Il concerto si basa su un programma dal forte contenuto antiquario. In una parte della sua responsabilità di compositore, Monteverdi affida la carica di protagonista al repertorio dei primi momenti della polifonia (circa 1150), diciamo il periodo cistercense della storia sociale dell’arte, della cattedrale di Chartres o di S. Maria Maggiore a Ferentino.
Il metodo del canto fermo ha inaugurato la polifonia, cioè la geminazione o gemmazione del monolito gregoriano. Nel Magnificat tale tecnica, capace di trasfigurare un meccanismo elementare nella esaltazione o apoteosi del pensiero umano, è talmente evidente da essere compresa anche dai profani.
Altro elemento delle origini, cioè “prisco”, è il contrappunto, cioè la musica canonica stretta del “Gloria” in cui la imitazione delle parti si gioca alla distanza prodigiosa di un solo “tactus”.
“Ludus musicus” per antonomasia è la ripetizione ostinata del basso nel Laetatus Sum, segno distintivo di un gioco di abilità funambolesca di cui Monteverdi appare l’impareggiabile giocoliere.

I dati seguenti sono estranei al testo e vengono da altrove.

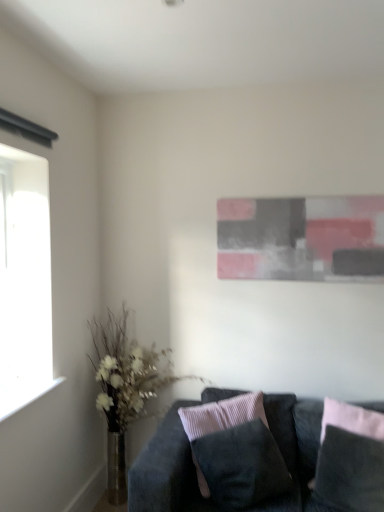 Question: From the image's perspective, is translucent glass vase at left located above velvet dark gray pillow at lower right, which ranks as the 2th pillow in left-to-right order?

Choices:
 (A) no
 (B) yes

Answer: (B)

Question: Is translucent glass vase at left thinner than velvet dark gray pillow at lower right, which appears as the 1th pillow when viewed from the right?

Choices:
 (A) yes
 (B) no

Answer: (B)

Question: From the image's perspective, would you say translucent glass vase at left is shown under velvet dark gray pillow at lower right, which appears as the 1th pillow when viewed from the right?

Choices:
 (A) no
 (B) yes

Answer: (A)

Question: Is translucent glass vase at left not close to velvet dark gray pillow at lower right, which ranks as the 2th pillow in left-to-right order?

Choices:
 (A) yes
 (B) no

Answer: (A)

Question: Is translucent glass vase at left positioned behind velvet dark gray pillow at lower right, which appears as the 1th pillow when viewed from the right?

Choices:
 (A) yes
 (B) no

Answer: (A)

Question: Is the surface of translucent glass vase at left in direct contact with velvet dark gray pillow at lower right, which ranks as the 2th pillow in left-to-right order?

Choices:
 (A) no
 (B) yes

Answer: (A)

Question: From the image's perspective, is transparent glass window at left over suede-like black pillow at center, the 2th pillow from the right?

Choices:
 (A) no
 (B) yes

Answer: (B)

Question: Can you confirm if transparent glass window at left is shorter than suede-like black pillow at center, which is the 1th pillow from left to right?

Choices:
 (A) no
 (B) yes

Answer: (A)

Question: From a real-world perspective, is transparent glass window at left on top of suede-like black pillow at center, which is the 1th pillow from left to right?

Choices:
 (A) yes
 (B) no

Answer: (A)

Question: Is transparent glass window at left beside suede-like black pillow at center, which is the 1th pillow from left to right?

Choices:
 (A) no
 (B) yes

Answer: (A)

Question: Is suede-like black pillow at center, the 2th pillow from the right, a part of transparent glass window at left?

Choices:
 (A) yes
 (B) no

Answer: (B)

Question: Is transparent glass window at left completely or partially outside of suede-like black pillow at center, the 2th pillow from the right?

Choices:
 (A) yes
 (B) no

Answer: (A)

Question: Does abstract painting at upper center lie in front of suede-like black pillow at center, the 2th pillow from the right?

Choices:
 (A) yes
 (B) no

Answer: (B) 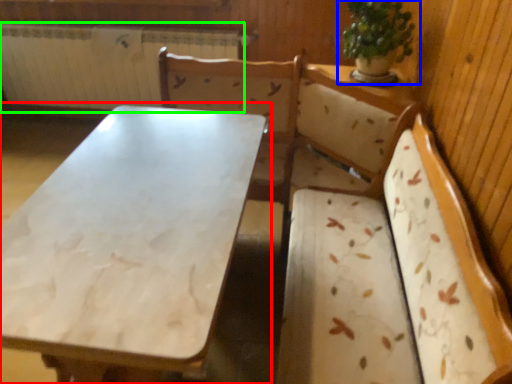 Question: Which object is the closest to the table (highlighted by a red box)? Choose among these: houseplant (highlighted by a blue box) or radiator (highlighted by a green box).

Choices:
 (A) houseplant
 (B) radiator

Answer: (A) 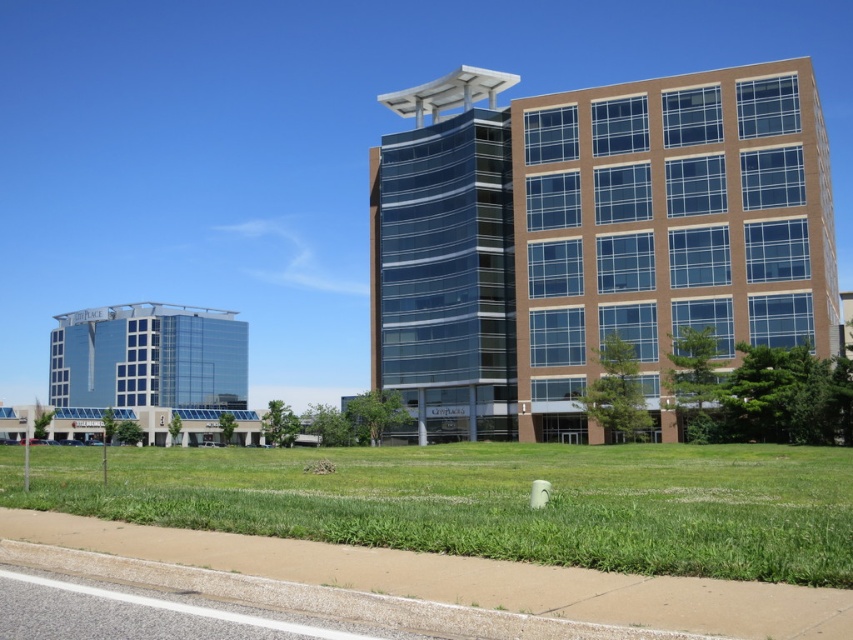 Question: Is brown glass building at center to the right of green grass at lower center from the viewer's perspective?

Choices:
 (A) yes
 (B) no

Answer: (A)

Question: Is brown glass building at center above green grass at lower center?

Choices:
 (A) no
 (B) yes

Answer: (B)

Question: Among these points, which one is farthest from the camera?

Choices:
 (A) (514, 470)
 (B) (457, 307)

Answer: (B)

Question: Which point is farther to the camera?

Choices:
 (A) brown glass building at center
 (B) green grass at lower center

Answer: (A)

Question: Can you confirm if brown glass building at center is wider than green grass at lower center?

Choices:
 (A) no
 (B) yes

Answer: (B)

Il vero dilemma è l’apparente discrepanza o incompatibilità tra la frequentazione delle forme arcaiche e la sua statura di indiscutibile protagonista dell’azione musicale del seicento.
Questo grande e affascinante quesito stilistico e morale è qui appena enunciato. Ma è perfino troppo chiaro il pensiero del grande rivoluzionario barocco: ogni evoluzione è possibile soltanto attraverso la modulazione del grado di adattamento o di critica della ragione e del patrimonio storico.